Ciò che più sorprende nella dichiarazione di guerra del 1940, firmata dal Duce e controfirmata dal Re, è la leggerezza con cui fu presa quella fatale decisione. E adesso che avevamo il nemico in casa si domandavano come avesse potuto accadere. E non sapevano come uscirne.
L’Italia era completamente impreparata per una guerra. A parte alcuni reparti, che oggi chiameremmo speciali e che compirono atti eroici incredibili, l’esercito era stato dimenticato da Mussolini. Nel Ventennio era stato privilegiato lo Stato Sociale allo Stato Militare, per cui potremmo dire «Tanto di cappello», se poi non avesse rovinato tutto con l’entrata in guerra.

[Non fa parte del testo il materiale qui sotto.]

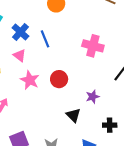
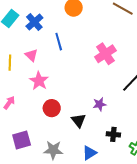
blue cross: (20, 32) -> (34, 22), moved
pink cross: (93, 46) -> (105, 54), turned 35
red circle: (59, 79) -> (52, 108), moved

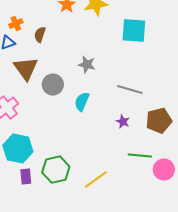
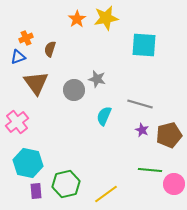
gray circle: (53, 85) -> (74, 90), moved
cyan semicircle: (82, 102) -> (104, 116), moved
purple star: (123, 122) -> (142, 130), moved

Basti pensare che nel 1943, in piena crisi su tutti i fronti, 50.000 ragazzini andarono regolarmente in colonia anche quell’estate.
Nel 1936, dopo la dichiarazione dell’Impero, la moglie di Mussolini gli aveva detto: «Ritirati, abbiamo avuto fin troppa fortuna…!».
Italo Balbo gli aveva proposto di ripristinare le libertà democratiche, con tanto di elezioni a suffragio universale: «Ti eleggeranno a furor di popolo e potrai ritirarti quando vorrai.»
Niente. L’uomo che per 20 anni aveva insegnato al mondo come si fa ad amministrare un paese, commise l’errore più banale della sua vita: entrare in guerra. E totalmente impreparato.
 
Il Duce aveva lasciato ampia autonomia al Capo di Stato Maggiore Pietro Badoglio, il quale però si limitò a dire a Mussolini che «Non siamo preparati per una guerra».
La Marina aveva fatto passi avanti enormi (e questo non per merito di Badoglio), con le corazzate più belle del mondo, ma senza portaerei, pensando che l’Italia fosse di per sé un’enorme portaerei. Dimenticando che la guerra non sarebbe stata sotto costa. E senza il radar, che peraltro avevamo già inventato ma che era stato rifiutato dai vertici della Marina come inutile.


Palazzo Venezia, dove il Duce aveva il suo ufficio.
 
L’aeronautica disponeva di grandi piloti e di scarsi aerei. I grandi velivoli erano stati studiati per le grandi attraversate oceaniche e non per usi militari. Il trimotore SM 75, in gergo il «Gobbo Maledetto», era eccezionale prima della guerra, ma ampiamente superato già a metà conflitto. I nostri caccia erano ancora biplani, anche se le industrie italiane dell’epoca sapevano produrre aerei che tenevano testa agli Spitfire inglesi e ai Messerschmitt tedeschi.
L’esercito era messo malissimo. Il fucile era ancora il moschetto 91 della Grande guerra. Il MAB (Moschetto automatico Beretta), nato nel 1939, entrerà in funzione solo nella guerra civile e solo per i repubblichini di Salò.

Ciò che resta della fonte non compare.